Wednesday’s data added to concerns that Beijing’s growth target of around 7% for the year is already at risk, and reinforced views that authorities need to take bolder measures to head off job losses and debt defaults by local governments and companies.
The Central Bank is expected to follow this week’s interest rate cut with more stimulus in coming months, while the government may ramp up spending to try to energise the economy, which looks set for its worst year in 25 years.
The People’s Bank of China (PBOC) has cut benchmark interest rates three times in the past six months, including a move early this week, on top of reductions in banks’ reserve requirement ratio (RRR) and measures to shore up the ailing property market, which accounts for about 15% of the economy.

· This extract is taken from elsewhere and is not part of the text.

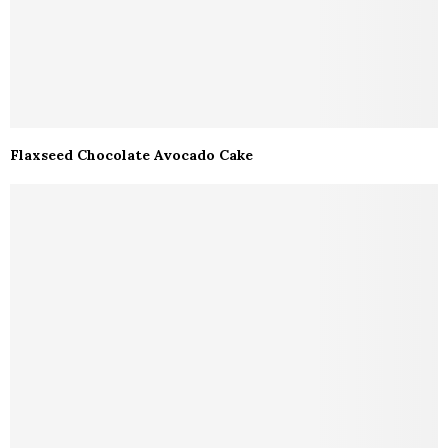
Flaxseed Chocolate Avocado Cake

Kuijs has penciled in at least one more interest rate cut in the third quarter, coupled with more quantitative measures.
Signs of deteriorating conditions abounded in the April data.
Despite efforts to pump more money into the economy, money supply growth slowed to 10.1% from a year earlier.
Banks made 708 billion yuan ($ 114.11 billion) of new loans last month, about one-fifth less than expected, as slowing earnings growth and rising bad loans made lenders more cautious.
Banking sources have told Reuters that some lenders are not passing on lower borrowing costs to customers, undermining official efforts to boost the economy.
For their part, companies complain they are short of customers, not credit, and thinning profit margins are making it more difficult to pay off existing debt. In addition, a sizeable amount of the loans which are being made are believed to be for refinancing, not new activity.
Policy insiders told Reuters earlier this month that in addition to further monetary easing, the government may also ramp up state spending to shore up growth.
Fixed-asset investment, a crucial driver of activity, rose 12% in January-April from a year earlier, the slowest pace since December 2000, the National Bureau of Statistics said.
The latest data also suggested China’s vaunted consumers are showing signs of spending fatigue. Retail sales rose 10% last month, missing expectations for a 10.5% rise and easing from March.
Other data last week showed weaker-than-expected exports, imports and inflation, highlighting that China’s economy is under persistent pressure from softening demand at home and abroad.